Fui assistir ao espetáculo ‘Renato Russo – O Musical’, em cartaz no Theatro NET São Paulo. Estava ansioso, com muita expectativa, já que sou fã da banda Legião Urbana e das músicas de Renato. Se for pra guardar apenas uma coisa desta resenha que escrevo, guarde o seguinte: “Não é um espetáculo de músicas bonitinhas, para ver e curtir. É um espetáculo para compreender, absorver e refletir.”

Renato Russo – O Musical – Resenha

É um musical diferente. Não há enormes orquestras, nem interação entre personagens. Há um monólogo de quase duas horas, ao qual o ator Bruce Gomlevsky – que vive o roqueiro Renato Russo – se entrega de corpo e alma.

Outro fator que merece destaque é o clima do ambiente que faz com que o espectador se sinta parte da história. Por vezes esqueci que estava assistindo a uma peça de teatro. A dramaturgia de Daniela Pereira de Carvalho traz à tona um drama digno de ‘teatro raiz’, levando em conta as falas, os trejeitos e a forma como os objetos do palco são tratados e como Bruce interage com eles.

O cenário de Bel Lobo e Bob Neri, misturado às luzes de Wagner Pinto, nos levam de volta à época da juventude Punk. Hora estamos na poltrona do teatro, hora num pocket show alternativo de Renato Russo.

A Arte Profana

Claro, há uma banda! Quanto ao som, sem comentários. Impecável. Os quatro integrantes da banda Arte Profana ficam ‘dentro de um telão’ enorme montado no palco. A tela é feita de uma rede bem fininha, sobre a qual há projeções. As projeções se misturam à imagem dos músicos, que tocam ao vivo toda a trilha sonora do espetáculo.

O que dizer do Bruce

Já conhecia o Bruce de outros trabalhos. Já o vi na televisão e já o ouvi cantar algumas vezes. O show começa com uma música, e confesso que assim que Bruce entrou cantando fiquei tentando comparar sua voz à de Renato. Julguei-o um pouco! Não deveria.

Em seguida, o aplaudi de pé. Não é qualquer ator que entretém o público por duas horas, falando sozinho. Ele trouxe Renato Russo de volta à vida, por meio de sua interpretação e das canções inesquecíveis e atemporais.

Músicas bonitinhas?

Imagino que quem assistiu à peça tenha sentido falta das ‘músicas bonitinhas’ da Legião Urbana. Acontece que este não é um espetáculo de músicas bonitinhas.
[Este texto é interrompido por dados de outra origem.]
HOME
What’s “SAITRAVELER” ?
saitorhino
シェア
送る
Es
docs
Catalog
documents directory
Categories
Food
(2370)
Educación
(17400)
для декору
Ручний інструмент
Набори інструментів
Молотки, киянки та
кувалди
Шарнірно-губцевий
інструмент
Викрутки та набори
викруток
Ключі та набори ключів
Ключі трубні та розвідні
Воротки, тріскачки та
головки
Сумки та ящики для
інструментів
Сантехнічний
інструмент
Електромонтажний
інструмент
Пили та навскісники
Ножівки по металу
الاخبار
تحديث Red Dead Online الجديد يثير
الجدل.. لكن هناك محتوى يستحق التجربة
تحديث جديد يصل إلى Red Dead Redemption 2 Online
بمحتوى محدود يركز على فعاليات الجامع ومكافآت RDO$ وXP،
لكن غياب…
A peça é voltada ao drama de Renato Russo e em como ele interagia com o mundo e com ele mesmo.

O texto narra sua personalidade um tanto bipolar e exagerada, o uso excessívo de drogas e álcool, as festas e a solidão do músico que, às vezes estava deprimido e achava que ia morrer, e às vezes respirava fundo estava pronto para encarar o mundo.

Homenagem singela

O texto cita importantes personagens ligados à vida de Renato Russo, como os músicos Dado Villa-Lobos e Marcelo Bonfá, seu filho Giuliano Manfredini e seu namorado Scott. O musical faz ainda referência a uma passagem pouco conhecida da vida de Renato, momento em que o músico ficou sem poder andar e precisou utilizar uma cadeira de rodas, por causa de uma enfermidade nas pernas.

O musical é um sucesso

Após 12 anos em cartaz o musical ‘Renato Russo’ ainda lota o teatro. A peça está de volta a São Paulo, em cartaz no Theatro NET SP, onde ficará até o dia 25 de fevereiro. Neste tempo o espetáculo circulou pelo país. Já foi visto em mais de 40 cidades, por cerca de 300 mil pessoas.
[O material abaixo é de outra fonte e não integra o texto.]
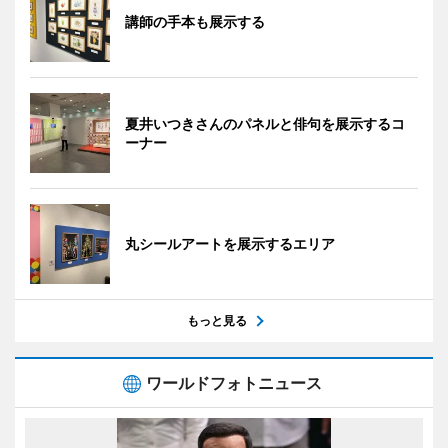
講師の手本も展示する
夏井いつきさんのパネルと俳句を展示するコ
ーナー
丸シールアートを展示するエリア
もっと見る
ワールドフォトニュース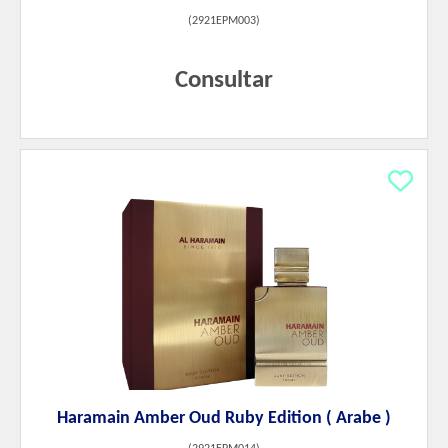
(
2921EPM003
)
Consultar
Haramain Amber Oud Ruby Edition ( Arabe )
Exposição ‘Renato Russo’ no MIS

Para assistir à peça no Theatro NET será necessário desembolsar entre R$ 50 e R$ 120. A boa notícia é que o ingresso do espetáculo dá direito a 50% de desconto na compra do ingresso para ver a exposição ‘Renato Russo’, em cartaz no MIS – Museu da Imagem e do Som de São Paulo.